The Fire’s newfound defensive confidence have kept their playoff hopes alive

SOCCER: JUL 27 MLS - DC United at Chicago Fire Photo by Robin Alam/Icon Sportswire via Getty Images

There’s a concept out there in the world of soccer where if you don’t allow your opponents to score, you give yourself a better chance to win. It’s a simple one, but one that the 2019 Chicago Fire are starting to follow; with Saturday’s 2-0 win against the Philadelphia Union, the Fire secured their third shutout in just five game and are starting to string together confidence boosting results off the back of very solid defense.

To put that in context, the Fire shutout their opponent in just four of their first 22 regular season fixtures this year. They’ve almost matched it in less than a quarter of the games! That’s remarkable, no matter how you slice it. The shutouts have led to points, and the points have allowed this group to cling to a playoff opportunity by a thread.

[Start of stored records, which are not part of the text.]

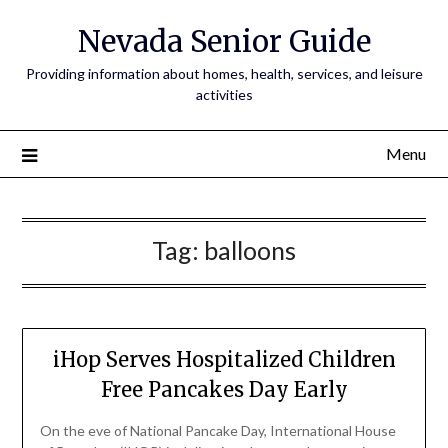
Nevada Senior Guide
Providing information about homes, health, services, and leisure
activities
Menu
Tag:
balloons
iHop Serves Hospitalized Children
Free Pancakes Day Early
On the eve of National Pancake Day, International House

It starts with a solidified backline, but it doesn’t end there. This team looks more comfortable and confident than the one we saw in the spring over the last three results. Here’s why:

Jonathan Bornstein is pretty good

Let’s start with the obvious: putting a left back at left back has helped, a lot. It has also helps that Bornstein has played well in a Fire uniform. He hasn’t lit the world on fire, but he’s been incredible dependable, smart, and savvy at left back, something the Fire were missing desperately at that position. I was critical of moving Mo Adams to make way for an additional roster spot at the time, and still would like to have him on the roster, but the Front Office does deserve some credit for bringing in Bornstein and it immediately having an impact. Better late than never I guess, right?

He’s provided a steady hand next to Francisco Calvo, and four natural defenders across the backline have not only provided a solid foundation for the Fire, but…

The backline can now impact the game going forward

Beyond the stability and chemistry the Fire now have with four actual defenders, have you noticed how good the passing ability is across the backline? You have three above average passers and one elite one in Bastian Schweinsteiger.

Look at the second goal against Montreal; it starts with Calvo stepping in to win a tackle, splitting the lines with a pass and the attack is off and running. The second goal this Saturday against Philly? Kapplehof’s interplay with Frankowski was the difference. Any defender can now step into the middle third, initiating the attack, knowing that things are shored up behind them. They always have three defenders sliding and shifting in the right spots to cover behind them, which means…

Dax can do his job much more easily

Dax McCarty’s mission for this team just got that much easier. Instead of always providing help to one side of the field due to the lack of trust at one of the positions along the backline or having to make long recovery runs when a defender joins the final third, he can cover the space in front of the backline much more effectively.

Did you notice Monteiro or Fabian on Saturday? Even with the Fire down to ten men, you didn’t see them much. McCarty and Brandt Bronico ate them up because they were allowed to hunt the ball in the middle of the field and not cover so much ground horizontally, knowing the guys behind them could handle their business.

Soccer is a team game. One personnel or tactical change has a ripple effect across the team. For the Fire, it’s shoring up their backline, and it looks like they have found a winning formula. Is it too late? Maybe. But they still have a fighting chance. They’re not dead yet.